Здесь прошелся загадки таинственный ноготь.
– Поздно, высплюсь, чем свет перечту и пойму.
А пока не разбудят, любимую трогать
Так, как мне, не дано никому.

Как я трогал тебя! Даже губ моих медью
Трогал так, как трагедией трогают зал.
Поцелуй был как лето. Он медлил и медлил,
Лишь потом разражалась гроза.

Пил, как птицы. Тянул до потери сознанья.
Звезды долго горлом текут в пищевод,
Соловьи же заводят глаза с содроганьем,
Осушая по капле ночной небосвод.

1918




«Грудь под поцелуи, как под рукомойник!…»

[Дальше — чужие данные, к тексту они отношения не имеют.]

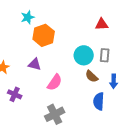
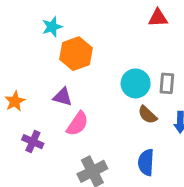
red triangle: (102, 24) -> (158, 18), moved
pink semicircle: (55, 82) -> (77, 124), moved
blue semicircle: (99, 101) -> (146, 162), moved

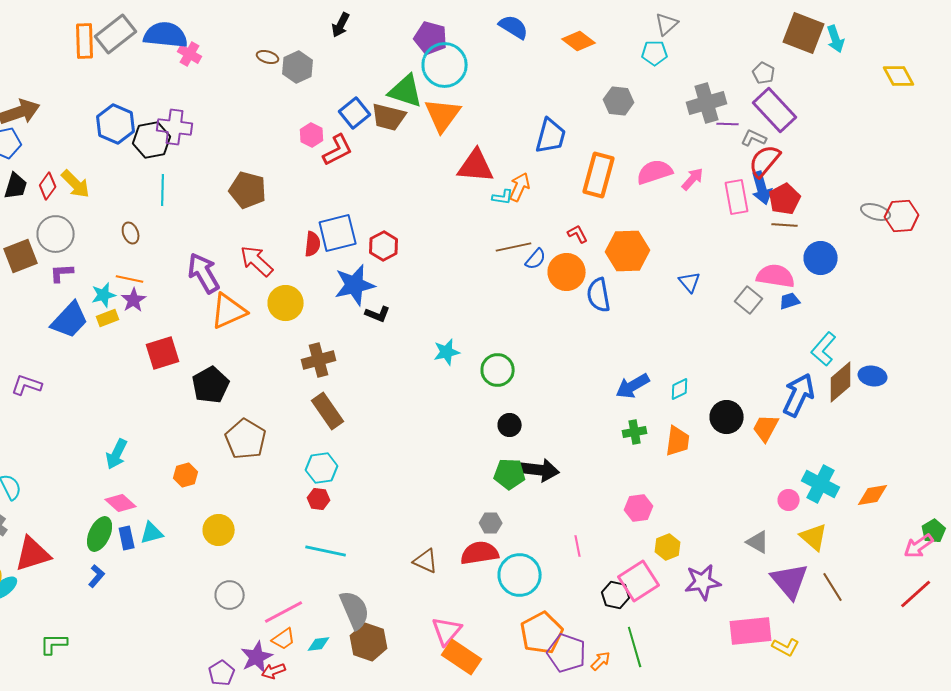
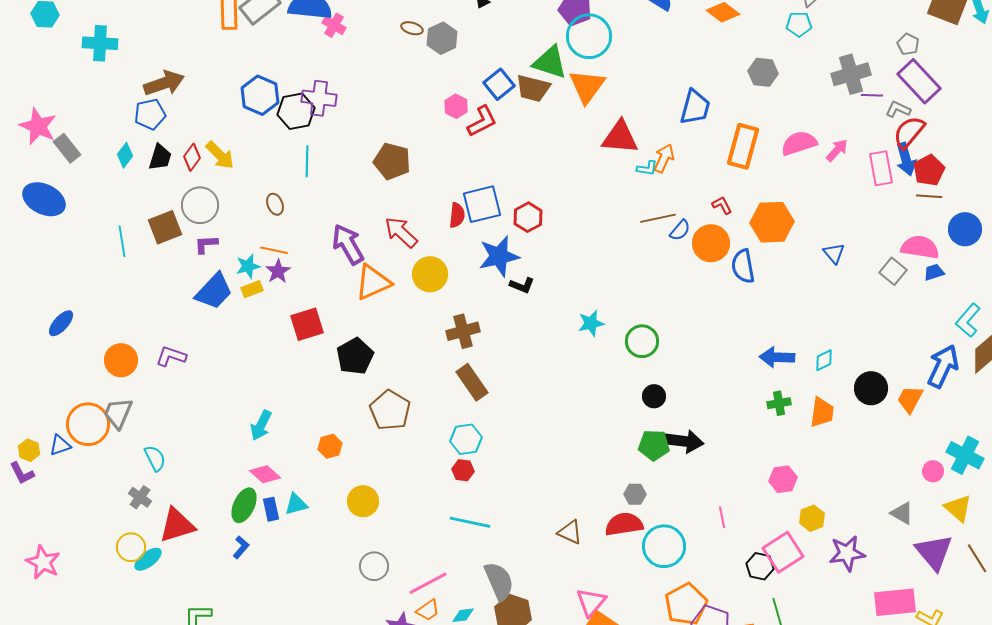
blue arrow: (633, 386) -> (777, 357), turned 32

Грудь под поцелуи, как под рукомойник!
Ведь не век, не сряду лето бьет ключом.
Ведь не ночь за ночью низкий рев гармоник
Подымаем с пыли, топчем и влечем.

Я слыхал про старость. Страшны прорицанья!
Рук к звездам не вскинет ни один бурун.
Говорят – не веришь. На лугах лица нет,
У прудов нет сердца, Бога нет в бору.

Расколышь же душу! Всю сегодня выпень.
Это полдень мира. Где глаза твои?
Видишь, в высях мысли сбились в белый кипень
Дятлов, туч и шишек, жара и хвои.

Здесь пресеклись рельсы городских трамваев.
Дальше служат сосны. Дальше им нельзя.
Дальше – воскресенье. Ветки отрывая,
Разбежится просек, по траве скользя.

Просевая полдень, Троицын день, гулянье,
Просит роща верить: мир всегда таков.
Так задуман чащей, так внушен поляне,
Так на нас, на ситцы пролит с облаков.

1917




Сестра моя – жизнь…


Бушует лес, по небу пролетают
грозовые тучи,
тогда в движении бури мне видятся,
девочка, твои черты.

    Н. Ленау




Памяти демона


Приходил по ночам
В синеве ледника от Тамары.
Парой крыл намечал,
Где гудеть, где кончаться кошмару.

Не рыдал, не сплетал
Оголенных, исхлестанных, в шрамах.
Уцелела плита
За оградой грузинского храма.

Как горбунья дурна,
Под решеткою тень не кривлялась.
У лампады зурна,
Чуть дыша, о княжне не справлялась.

Но сверканье рвалось
В волосах, и, как фосфор, трещали.
И не слышал колосе,
Как седеет Кавказ за печалью.

От окна на аршин,
Пробирая шерстинки бурнуса,
Клялся льдами вершин:
Спи, подруга, – лавиной вернуся.

1917




Тоска


Для этой книги на эпиграф
Пустыни сипли,
Ревели львы и к зорям тигров
Тянулся Киплинг.

Зиял, иссякнув, страшный кладезь
Тоски отверстой,
Качались, ляская и гладясь
Иззябшей шерстью.

Теперь качаться продолжая
В стихах вне ранга,
Бредут в туман росой лужаек
И снятся Гангу.

Рассвет холодною ехидной
Вползает в ямы,
И в джунглях сырость панихиды
И фимиама.

1917




Про эти стихи


На тротуарах истолку
С стеклом и солнцем пополам.
Зимой открою потолку
И дам читать сырым углам.

Задекламирует чердак
С поклоном рамам и зиме,
К карнизам прянет чехарда
Чудачеств, бедствий и замет.

Буран не месяц будет месть,
Концы, начала заметет.
Внезапно вспомню: солнце есть;
Увижу: свет давно не тот.

Галчонком глянет Рождество,
И разгулявшийся денек
Откроет много из того,
Что мне и милой невдомек.

В кашне, ладонью заслонясь,
Сквозь фортку крикну детворе:
Какое, милые, у нас
Тысячелетье на дворе?

Кто тропку к двери проторил,
К дыре, засыпанной крупой,
Пока я с Байроном курил,
Пока я пил с Эдгаром По?

Пока в Дарьял, как к другу, вхож,
Как в ад, в цейхгауз и в арсенал,
Я жизнь, как Лермонтова дрожь,
Как губы в вермут окунал.

1917




«Сестра моя – жизнь и сегодня в разливе…»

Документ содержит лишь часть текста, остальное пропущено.